The coastline is further regarded as a cultural treasure that provides a fascinating mixture of factual and mythological individuals, conflicts and events, and has frequently been referred to in the folklore of various cultures throughout history. As such, it is regarded as the home of scholars, saints, warriors, kings, and heroes, as well as the site of numerous well-known myths. Mark Antony of the Roman Empire is said to have picked the Turkish Riviera as the most beautiful wedding gift for his beloved Cleopatra of Egypt. St. Nicholas, later known as Santa Claus, was born in Demre (ancient Myra), a small town close to present-day Antalya, and only half an hour from beautiful Kas. Herodotus, accepted as the father of History, was born in Bodrum (ancient Halicarnassus) in 484 BC. The volcanic mountains to the west of Antalya, near Dalyan, are believed to have been the inspiration for the mythical Chimera - the firebreathing monster that Bellerophon slew. A little inland are the trees of the gardens of Daphne, where the nymph was believed to have been turned into a laurel by her father Peneus to escape the amorous advances of Apollo.
In the centre of Turkish Riviera, is the trendy and up-market town of Kemer, Antalya.

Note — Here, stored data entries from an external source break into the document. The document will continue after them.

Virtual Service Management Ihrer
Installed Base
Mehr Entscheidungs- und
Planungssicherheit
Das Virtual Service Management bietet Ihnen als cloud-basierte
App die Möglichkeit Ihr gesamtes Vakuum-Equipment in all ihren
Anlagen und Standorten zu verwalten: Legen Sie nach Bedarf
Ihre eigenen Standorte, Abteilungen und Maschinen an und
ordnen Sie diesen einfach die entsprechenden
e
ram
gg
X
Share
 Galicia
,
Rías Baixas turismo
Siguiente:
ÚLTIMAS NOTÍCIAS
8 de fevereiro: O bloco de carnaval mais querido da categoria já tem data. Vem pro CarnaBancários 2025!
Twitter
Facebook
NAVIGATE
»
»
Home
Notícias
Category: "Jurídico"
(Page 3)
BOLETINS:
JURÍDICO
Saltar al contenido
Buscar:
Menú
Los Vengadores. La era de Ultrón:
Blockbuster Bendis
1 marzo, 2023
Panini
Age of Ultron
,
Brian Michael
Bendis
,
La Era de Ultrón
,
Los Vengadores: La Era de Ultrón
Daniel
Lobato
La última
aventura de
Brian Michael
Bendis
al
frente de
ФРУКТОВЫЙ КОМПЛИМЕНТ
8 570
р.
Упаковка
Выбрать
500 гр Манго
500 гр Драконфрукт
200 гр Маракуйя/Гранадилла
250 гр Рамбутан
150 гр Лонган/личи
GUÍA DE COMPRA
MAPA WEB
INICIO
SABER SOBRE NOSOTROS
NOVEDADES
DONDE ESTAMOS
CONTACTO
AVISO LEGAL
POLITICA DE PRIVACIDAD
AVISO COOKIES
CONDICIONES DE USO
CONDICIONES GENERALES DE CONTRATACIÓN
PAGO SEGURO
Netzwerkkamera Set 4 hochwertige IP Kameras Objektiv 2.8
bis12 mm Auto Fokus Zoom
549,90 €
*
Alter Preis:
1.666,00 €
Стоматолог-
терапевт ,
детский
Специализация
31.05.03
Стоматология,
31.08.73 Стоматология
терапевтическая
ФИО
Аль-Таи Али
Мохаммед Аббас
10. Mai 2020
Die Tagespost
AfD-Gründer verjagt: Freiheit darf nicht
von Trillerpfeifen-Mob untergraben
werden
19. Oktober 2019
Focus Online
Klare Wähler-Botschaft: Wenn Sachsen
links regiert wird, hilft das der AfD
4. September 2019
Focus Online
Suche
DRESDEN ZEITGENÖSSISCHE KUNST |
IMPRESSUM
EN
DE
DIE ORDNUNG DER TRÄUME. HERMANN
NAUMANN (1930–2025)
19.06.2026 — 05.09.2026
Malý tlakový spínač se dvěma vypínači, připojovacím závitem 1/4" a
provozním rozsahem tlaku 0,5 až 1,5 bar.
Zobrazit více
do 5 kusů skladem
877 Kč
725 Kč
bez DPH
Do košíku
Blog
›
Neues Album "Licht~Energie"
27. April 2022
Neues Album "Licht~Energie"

Kemer's forests, mountains and sea combine to create a scene of rare natural beauty. The area has been called the Turkish Riviera, and has been known by locals as 'Heaven on Earth' for 2000 years. The historic city is on two sides of a beautiful valley. A sandy beach is found where the town and the valley meet the sea, into which a mountain stream flows. Until recently the area was a quiet, rural district but this has changed as increasing numbers flock to the area to enjoy the striking scenery and warm climate. Travelling just five kilometres south takes you to the small town of Camyuva, known throughout the country for its olive, orange and lemon groves. Until the 1960s Kemer was accessible only by boat. With the building of a coastal road, this beautiful area is now easily reached by anyone keen to experience its natural beauty. The famous myth of Bellerophon, who slayed the Chimera, is said to have taken place in Kemer.